If not quite the relentlessly loopy clowns they appear in some interviews, Clark and Priest are indeed genuine and likeable - and only an Enid Blyton character could deem them mean and moody. The positivity that shines through even their most ambiguous songs illuminates their idealistic and - let's be honest - slightly stoned ramblings. As for "dressing in a certain way", both wear beach shirts that are painful to the eye. If they were on a beach, the hyperactive Priest would be the jolly holiday-maker: unshaven, grinning, and with the kind of figure that results from too many cashew nuts and meringues. Clark, the band's undoubted leader, would be a surfer: face sculpted and hair newly bleached. It's not a look that associates them with any particular scene or locality. "The press have said we're Scousers, Manc, Brummie, Kingston, Brighton, north London," says Math, as he's known, counting on his fingers. "But that's good, because then a lot of different people go, 'Yeah, they're from the same place as us!' "

"That's the thing about it," says Clark, seeing the confusion in a more serious, symbolic light. "We're not from anywhere ... "

Priest interrupts: "And if you've been to south Birmingham, you'll know what not being from anywhere means."

Clark and Priest met in Redditch, when Clark, a bored Austin Rover employee, "needed a band" to play his songs. He joined one that had Priest on drums, and proceeded to "split 'em up". Clark and Priest moved to London. They hooked up with Miller, who had replied to a guitarist-wanted ad, and built a studio in the garage of their house in Hounslow. The house and studio were later taken over by their friends the Bluetones. Priest is already planning to apply for a blue plaque.

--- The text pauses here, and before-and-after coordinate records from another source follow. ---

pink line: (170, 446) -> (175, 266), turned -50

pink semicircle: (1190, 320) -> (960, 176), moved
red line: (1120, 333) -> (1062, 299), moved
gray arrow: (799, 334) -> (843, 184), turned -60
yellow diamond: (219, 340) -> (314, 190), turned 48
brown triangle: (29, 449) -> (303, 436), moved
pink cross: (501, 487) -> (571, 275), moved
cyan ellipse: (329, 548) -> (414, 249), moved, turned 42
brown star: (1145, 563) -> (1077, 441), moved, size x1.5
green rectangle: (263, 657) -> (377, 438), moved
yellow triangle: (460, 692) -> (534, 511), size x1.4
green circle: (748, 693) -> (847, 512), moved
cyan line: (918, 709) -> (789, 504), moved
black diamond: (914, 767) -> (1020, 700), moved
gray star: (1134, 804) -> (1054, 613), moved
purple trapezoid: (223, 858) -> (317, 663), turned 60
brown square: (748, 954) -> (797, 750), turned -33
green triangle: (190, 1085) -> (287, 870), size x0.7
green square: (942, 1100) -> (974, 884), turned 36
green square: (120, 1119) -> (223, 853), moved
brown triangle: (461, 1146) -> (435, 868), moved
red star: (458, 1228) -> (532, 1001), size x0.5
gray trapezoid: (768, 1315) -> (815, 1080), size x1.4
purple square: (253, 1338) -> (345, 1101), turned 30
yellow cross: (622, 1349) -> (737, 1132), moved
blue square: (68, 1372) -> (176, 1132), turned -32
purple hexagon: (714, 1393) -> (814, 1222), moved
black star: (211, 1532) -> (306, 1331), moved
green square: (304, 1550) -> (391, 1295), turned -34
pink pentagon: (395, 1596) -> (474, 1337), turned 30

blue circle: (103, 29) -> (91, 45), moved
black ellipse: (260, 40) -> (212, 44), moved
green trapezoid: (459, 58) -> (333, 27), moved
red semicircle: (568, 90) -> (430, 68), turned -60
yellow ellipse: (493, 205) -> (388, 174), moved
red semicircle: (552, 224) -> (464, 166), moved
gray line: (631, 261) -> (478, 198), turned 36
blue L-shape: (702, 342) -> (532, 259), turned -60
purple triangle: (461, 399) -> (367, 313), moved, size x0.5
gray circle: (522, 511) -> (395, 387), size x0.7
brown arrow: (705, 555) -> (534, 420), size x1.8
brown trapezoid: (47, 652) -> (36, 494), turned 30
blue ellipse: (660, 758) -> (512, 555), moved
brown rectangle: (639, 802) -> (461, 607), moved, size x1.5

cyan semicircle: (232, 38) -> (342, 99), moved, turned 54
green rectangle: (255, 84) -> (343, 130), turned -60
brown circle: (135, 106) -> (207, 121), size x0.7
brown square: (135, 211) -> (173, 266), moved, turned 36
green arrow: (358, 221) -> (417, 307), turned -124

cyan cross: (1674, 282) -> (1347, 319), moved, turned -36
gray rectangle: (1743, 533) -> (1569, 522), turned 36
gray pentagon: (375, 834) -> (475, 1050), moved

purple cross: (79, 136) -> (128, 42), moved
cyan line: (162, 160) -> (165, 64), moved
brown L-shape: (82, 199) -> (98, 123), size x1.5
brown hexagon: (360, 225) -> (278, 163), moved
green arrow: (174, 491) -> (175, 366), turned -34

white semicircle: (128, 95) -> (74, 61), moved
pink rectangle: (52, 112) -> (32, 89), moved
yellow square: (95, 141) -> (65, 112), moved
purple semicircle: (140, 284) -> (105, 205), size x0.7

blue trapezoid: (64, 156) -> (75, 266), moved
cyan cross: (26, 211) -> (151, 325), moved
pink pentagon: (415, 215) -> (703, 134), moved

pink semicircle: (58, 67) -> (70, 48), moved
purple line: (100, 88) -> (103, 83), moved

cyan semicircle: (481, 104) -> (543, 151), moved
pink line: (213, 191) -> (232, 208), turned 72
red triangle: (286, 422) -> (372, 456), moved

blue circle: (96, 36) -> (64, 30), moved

Dodgy dabble in dance music (unprompted, Clark delivers a baffling lecture on how to apply jungle rhythms to Phil Spector songs), but they specialise in buoyant, classic pop, complete with irrepressible, Keith Moon-inspired drumming, and Beatlesy three-part harmonies (without nicking Beatles melodies - they've got plenty of their own). By rights, they should have been in the front seat of the Britpop bandwagon. Instead, it drove right past them. "We were doing pop in 1990, 1991, when indie and grunge were everything and pop was a dirty word," says Priest. "But it was our pop, it wasn't Britpop. It was as much inspired by Sly and the Family Stone as it was by the Beatles."

And they do tend to go about things the hard way. In 1992, they got themselves arrested for playing an anti-Poll Tax gig at Speakers' Corner. They speak up tirelessly for the legalisation of drugs. In August they go on a mini- tour of Bosnia. Earlier that month, they will tour Britain again - without playing in any venues. They will take their own big top from town to town, setting it up in parks and church grounds. Clark, meanwhile, is setting up a studio for young bands, and finding time to spend with his wife and his baby son, Marley. Are the other two members of Dodgy single? "Definitely," he says, with a wry snort, as a tortilla-crunching Priest politely excuses himself to soundcheck his drums.

Is Clark ever jealous of Oasis, who jumped from being Dodgy's support act to masters of the universe? "Not at all. Good luck to them. They have to live with each other. No matter how much money they have, I don't particularly want to be in a band with Liam and Noel." At that moment, by an unsettling coincidence, it seems as if he is. Blasting down from the soundcheck is the voice of Priest parodying the Gallaghers: "You are my soon-she-ine! My only soon-she-ine!" Clark is chattering so eagerly that he doesn't even notice.

! 'Free Peace Sweet' (A&M, CD/LP/tape) is out now. A single, 'Good Enough', is out on 29 Jul.